The impact of Medicaid expansion: More trips to the ER, but fewer patients are uninsured

Emergency room visits increased in states that expanded Medicaid coverage under the Affordable Care Act, but more of those patients had insurance, according to a new analysis.

The study, published today in Annals of Emergency Medicine, found that after 2014, states that expanded Medicaid saw an 8.8% increase in the number of ER visits covered by Medicaid. But the share of those visits by the uninsured decreased by 5.3%.

Researchers analyzed patients in 25 states, including 14 states that expanded Medicaid and 11 that did not. The share of visits covered by private insurance remained the same for expansion states, but increased by several percentage points for nonexpansion states. Gains in insurance coverage in nonexpansion states were almost entirely in the form of private coverage, not Medicaid.

"Medicaid expansion had a larger impact on the healthcare system in places where more people were expected to gain coverage," lead study author Sayeh Nikpay, Ph.D., Department of Health Policy, Vanderbilt University School of Medicine, Nashville, Tennessee, said in a study announcement. "The change in total visits was twice as large in a state like Kentucky, where most childless adults were ineligible for Medicaid at any income level before 2014, as in states like Hawaii, where childless adults were already eligible for Medicaid above the poverty line."

RELATED: Medicaid expansion slashed uninsured rates for poor, childless adults

The most common type of visit to the ER was for injury-related visits. However, there was a large change in payer mix for dental visits, which researchers believe are because dental emergency visits are most prevalent among low-income, nonelderly adults who would be covered by Medicaid.

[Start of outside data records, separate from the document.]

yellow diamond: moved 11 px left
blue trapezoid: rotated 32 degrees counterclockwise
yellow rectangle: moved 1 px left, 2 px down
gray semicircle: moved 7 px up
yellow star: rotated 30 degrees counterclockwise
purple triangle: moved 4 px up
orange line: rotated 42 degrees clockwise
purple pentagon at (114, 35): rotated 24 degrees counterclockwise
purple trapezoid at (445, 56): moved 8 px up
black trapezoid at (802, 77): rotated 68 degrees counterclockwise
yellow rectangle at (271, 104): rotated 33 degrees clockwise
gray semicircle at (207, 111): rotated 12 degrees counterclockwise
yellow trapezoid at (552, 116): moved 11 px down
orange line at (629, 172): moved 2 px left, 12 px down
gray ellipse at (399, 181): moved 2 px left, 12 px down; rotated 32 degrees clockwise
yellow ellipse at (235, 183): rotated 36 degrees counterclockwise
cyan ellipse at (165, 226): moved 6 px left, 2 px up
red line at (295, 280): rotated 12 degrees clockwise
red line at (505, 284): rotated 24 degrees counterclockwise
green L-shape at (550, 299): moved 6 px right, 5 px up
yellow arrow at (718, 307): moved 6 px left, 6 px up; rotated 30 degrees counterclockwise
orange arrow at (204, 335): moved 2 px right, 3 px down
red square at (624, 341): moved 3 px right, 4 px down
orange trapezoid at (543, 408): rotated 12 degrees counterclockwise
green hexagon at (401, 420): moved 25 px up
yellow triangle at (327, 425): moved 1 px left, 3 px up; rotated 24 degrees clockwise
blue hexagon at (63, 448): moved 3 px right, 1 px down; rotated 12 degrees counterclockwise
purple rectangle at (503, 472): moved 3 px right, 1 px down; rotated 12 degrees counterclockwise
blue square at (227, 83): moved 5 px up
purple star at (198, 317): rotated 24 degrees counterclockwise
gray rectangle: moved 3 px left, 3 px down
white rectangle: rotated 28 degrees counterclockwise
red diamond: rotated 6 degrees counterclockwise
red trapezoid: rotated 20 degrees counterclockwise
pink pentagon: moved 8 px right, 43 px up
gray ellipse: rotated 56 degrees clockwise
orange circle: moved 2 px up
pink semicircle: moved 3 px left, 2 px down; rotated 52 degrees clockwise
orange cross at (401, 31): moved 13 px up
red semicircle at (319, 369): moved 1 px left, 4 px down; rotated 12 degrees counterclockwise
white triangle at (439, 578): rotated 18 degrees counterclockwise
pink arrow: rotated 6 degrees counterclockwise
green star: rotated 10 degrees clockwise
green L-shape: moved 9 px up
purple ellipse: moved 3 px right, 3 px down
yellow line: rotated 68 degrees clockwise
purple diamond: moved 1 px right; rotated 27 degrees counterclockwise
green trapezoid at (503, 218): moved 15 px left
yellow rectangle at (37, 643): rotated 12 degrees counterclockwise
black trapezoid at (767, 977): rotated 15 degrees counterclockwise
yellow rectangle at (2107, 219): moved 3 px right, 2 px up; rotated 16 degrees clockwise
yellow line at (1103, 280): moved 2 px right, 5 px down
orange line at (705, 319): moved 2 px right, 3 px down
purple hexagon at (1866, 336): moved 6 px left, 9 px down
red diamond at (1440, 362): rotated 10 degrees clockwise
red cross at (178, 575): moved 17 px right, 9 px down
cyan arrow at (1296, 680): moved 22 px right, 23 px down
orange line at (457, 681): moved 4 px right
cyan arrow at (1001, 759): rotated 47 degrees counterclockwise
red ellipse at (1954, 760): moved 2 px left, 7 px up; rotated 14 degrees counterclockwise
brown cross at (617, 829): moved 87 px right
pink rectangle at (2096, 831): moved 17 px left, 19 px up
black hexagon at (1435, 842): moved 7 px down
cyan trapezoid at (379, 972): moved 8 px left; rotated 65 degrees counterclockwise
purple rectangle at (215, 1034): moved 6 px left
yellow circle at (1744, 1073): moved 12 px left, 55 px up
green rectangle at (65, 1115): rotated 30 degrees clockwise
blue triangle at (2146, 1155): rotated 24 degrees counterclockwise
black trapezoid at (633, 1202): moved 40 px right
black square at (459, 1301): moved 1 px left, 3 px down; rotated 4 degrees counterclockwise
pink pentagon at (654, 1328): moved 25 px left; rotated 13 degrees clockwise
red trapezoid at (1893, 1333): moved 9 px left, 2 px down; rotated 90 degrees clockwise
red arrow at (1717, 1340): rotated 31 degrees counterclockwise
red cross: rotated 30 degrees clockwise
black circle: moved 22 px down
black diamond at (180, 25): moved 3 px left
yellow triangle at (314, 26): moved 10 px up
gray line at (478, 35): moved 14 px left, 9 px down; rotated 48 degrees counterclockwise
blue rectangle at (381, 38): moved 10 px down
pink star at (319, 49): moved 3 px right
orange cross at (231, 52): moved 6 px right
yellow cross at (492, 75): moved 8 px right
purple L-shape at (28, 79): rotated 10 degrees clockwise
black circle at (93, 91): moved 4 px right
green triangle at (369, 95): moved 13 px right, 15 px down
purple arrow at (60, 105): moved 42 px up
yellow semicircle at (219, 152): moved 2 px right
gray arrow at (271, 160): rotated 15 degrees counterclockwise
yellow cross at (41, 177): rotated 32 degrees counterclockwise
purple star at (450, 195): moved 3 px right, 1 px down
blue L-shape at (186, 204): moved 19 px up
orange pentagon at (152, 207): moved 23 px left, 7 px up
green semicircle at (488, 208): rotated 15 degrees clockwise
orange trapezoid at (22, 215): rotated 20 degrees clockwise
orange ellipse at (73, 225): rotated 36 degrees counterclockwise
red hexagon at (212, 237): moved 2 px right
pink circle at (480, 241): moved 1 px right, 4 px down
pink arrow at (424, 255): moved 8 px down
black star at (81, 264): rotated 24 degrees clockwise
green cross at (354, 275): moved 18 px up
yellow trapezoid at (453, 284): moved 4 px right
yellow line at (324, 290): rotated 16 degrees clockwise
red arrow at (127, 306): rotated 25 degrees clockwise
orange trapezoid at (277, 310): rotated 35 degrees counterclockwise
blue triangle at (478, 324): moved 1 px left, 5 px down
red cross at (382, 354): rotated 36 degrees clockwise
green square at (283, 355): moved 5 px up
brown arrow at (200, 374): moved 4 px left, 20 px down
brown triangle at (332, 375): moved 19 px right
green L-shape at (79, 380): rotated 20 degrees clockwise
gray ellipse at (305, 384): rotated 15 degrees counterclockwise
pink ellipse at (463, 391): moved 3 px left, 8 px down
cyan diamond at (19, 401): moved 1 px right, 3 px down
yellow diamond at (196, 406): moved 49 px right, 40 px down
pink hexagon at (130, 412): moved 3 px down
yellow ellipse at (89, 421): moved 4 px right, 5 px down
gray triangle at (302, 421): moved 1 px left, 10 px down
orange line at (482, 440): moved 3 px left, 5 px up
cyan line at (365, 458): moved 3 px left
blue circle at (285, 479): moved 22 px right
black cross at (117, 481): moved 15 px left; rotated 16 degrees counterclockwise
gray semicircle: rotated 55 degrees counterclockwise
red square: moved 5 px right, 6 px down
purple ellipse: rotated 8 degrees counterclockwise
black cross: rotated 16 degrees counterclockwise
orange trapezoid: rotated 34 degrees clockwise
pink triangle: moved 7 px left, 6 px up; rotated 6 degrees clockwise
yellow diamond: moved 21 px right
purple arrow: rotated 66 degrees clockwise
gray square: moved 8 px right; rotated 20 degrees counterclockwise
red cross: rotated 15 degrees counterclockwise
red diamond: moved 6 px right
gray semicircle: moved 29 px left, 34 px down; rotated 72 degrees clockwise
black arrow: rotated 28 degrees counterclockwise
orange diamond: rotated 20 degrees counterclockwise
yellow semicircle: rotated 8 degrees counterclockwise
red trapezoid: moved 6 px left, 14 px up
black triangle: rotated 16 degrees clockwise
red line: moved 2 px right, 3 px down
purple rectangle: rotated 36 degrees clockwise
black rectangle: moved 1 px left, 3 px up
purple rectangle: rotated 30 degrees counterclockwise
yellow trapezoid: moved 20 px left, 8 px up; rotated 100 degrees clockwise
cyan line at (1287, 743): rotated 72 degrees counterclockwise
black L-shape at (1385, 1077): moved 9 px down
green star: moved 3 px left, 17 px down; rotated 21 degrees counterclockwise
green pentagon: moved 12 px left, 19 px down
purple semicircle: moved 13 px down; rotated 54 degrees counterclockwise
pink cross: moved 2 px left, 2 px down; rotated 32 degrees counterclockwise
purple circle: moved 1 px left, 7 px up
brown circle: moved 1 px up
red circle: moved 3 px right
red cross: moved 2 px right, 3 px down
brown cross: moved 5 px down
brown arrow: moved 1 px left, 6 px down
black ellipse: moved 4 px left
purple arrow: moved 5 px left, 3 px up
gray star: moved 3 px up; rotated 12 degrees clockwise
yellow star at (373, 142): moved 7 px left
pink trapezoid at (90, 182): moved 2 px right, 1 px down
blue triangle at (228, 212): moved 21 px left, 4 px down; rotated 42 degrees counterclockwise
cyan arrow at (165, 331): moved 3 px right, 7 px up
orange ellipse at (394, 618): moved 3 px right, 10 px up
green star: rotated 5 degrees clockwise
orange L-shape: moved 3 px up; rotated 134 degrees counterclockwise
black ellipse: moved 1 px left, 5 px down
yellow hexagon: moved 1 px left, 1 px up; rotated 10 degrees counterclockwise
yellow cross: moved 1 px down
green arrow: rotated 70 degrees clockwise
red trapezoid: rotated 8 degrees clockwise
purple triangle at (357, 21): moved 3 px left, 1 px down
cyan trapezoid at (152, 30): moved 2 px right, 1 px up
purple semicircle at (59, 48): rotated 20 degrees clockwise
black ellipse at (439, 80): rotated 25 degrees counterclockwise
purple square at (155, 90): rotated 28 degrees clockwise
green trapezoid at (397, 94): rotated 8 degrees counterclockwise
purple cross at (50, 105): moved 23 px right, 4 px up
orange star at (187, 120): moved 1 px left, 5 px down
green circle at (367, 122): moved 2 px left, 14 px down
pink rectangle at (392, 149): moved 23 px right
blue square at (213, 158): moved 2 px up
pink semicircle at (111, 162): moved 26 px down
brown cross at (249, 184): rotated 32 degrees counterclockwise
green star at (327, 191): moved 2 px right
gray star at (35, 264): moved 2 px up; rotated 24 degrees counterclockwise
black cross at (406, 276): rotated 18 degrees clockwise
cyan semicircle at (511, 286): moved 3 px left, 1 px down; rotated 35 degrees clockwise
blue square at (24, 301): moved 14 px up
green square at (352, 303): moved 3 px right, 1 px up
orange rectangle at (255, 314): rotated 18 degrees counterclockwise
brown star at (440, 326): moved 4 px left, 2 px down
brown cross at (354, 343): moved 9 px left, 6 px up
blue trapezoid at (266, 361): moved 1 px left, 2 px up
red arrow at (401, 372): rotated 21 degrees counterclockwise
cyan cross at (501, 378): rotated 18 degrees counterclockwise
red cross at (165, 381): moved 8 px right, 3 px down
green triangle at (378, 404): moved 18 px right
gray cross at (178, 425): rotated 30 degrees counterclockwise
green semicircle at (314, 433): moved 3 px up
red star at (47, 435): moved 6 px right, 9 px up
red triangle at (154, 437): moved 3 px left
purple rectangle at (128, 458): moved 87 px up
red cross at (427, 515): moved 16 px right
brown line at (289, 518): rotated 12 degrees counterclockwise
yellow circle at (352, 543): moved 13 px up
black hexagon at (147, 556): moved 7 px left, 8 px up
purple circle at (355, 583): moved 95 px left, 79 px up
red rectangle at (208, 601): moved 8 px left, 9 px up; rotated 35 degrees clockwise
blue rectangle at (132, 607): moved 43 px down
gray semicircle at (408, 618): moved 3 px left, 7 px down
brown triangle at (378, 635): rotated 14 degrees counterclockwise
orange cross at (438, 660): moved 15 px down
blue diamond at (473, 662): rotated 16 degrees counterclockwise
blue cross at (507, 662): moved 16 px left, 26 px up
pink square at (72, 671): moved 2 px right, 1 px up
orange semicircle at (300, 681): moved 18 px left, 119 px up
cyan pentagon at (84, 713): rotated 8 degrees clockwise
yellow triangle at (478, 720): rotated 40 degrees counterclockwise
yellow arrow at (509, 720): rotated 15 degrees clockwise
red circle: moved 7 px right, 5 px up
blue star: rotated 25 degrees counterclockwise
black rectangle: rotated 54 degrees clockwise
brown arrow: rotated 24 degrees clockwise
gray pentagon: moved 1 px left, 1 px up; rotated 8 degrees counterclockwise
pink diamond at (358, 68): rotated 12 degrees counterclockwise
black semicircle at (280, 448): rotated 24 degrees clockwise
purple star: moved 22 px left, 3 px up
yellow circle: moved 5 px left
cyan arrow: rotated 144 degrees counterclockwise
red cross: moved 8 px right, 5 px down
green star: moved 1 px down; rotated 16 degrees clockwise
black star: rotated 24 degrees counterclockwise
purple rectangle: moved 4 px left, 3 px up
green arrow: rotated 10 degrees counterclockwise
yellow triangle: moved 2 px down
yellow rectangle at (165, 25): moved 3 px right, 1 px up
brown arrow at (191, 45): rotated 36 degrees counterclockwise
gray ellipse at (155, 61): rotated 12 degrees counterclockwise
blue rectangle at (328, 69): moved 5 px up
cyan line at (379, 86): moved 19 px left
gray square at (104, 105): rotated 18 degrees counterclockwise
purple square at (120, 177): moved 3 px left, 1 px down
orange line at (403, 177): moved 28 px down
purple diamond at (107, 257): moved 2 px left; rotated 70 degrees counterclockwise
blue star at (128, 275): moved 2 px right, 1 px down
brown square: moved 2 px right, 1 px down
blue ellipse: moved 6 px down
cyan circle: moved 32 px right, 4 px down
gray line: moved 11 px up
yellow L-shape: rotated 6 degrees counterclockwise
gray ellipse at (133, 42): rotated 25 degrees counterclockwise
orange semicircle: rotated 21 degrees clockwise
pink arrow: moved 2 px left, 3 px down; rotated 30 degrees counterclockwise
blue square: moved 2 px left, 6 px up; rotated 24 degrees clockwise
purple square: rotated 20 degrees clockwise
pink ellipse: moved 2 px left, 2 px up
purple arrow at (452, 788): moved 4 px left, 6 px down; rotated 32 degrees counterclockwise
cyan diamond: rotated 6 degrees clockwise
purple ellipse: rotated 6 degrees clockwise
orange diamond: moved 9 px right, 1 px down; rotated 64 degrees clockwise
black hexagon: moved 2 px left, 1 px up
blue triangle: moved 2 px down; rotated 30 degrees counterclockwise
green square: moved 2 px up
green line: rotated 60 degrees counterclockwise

In an accompanying opinion piece, Ari Friedman, M.D., Ph.D., of Beth Israel Deaconess Medical Center in Boston, said the findings run contrary to what many policymakers believed would happen if the government expanded Medicaid: that ED volume would go down.

“More emergency department visits by Medicaid beneficiaries is neither clearly bad nor clearly goo,” he wrote. “Insurance increases access to care, including emergency department care. We need to move beyond the value judgments that have dominated so much study of emergency department utilization towards a more rational basis for how we structure unscheduled visits in the health system. If we want to meet patients' care needs as patients themselves define them, the emergency department has a key role to play in a flexible system.”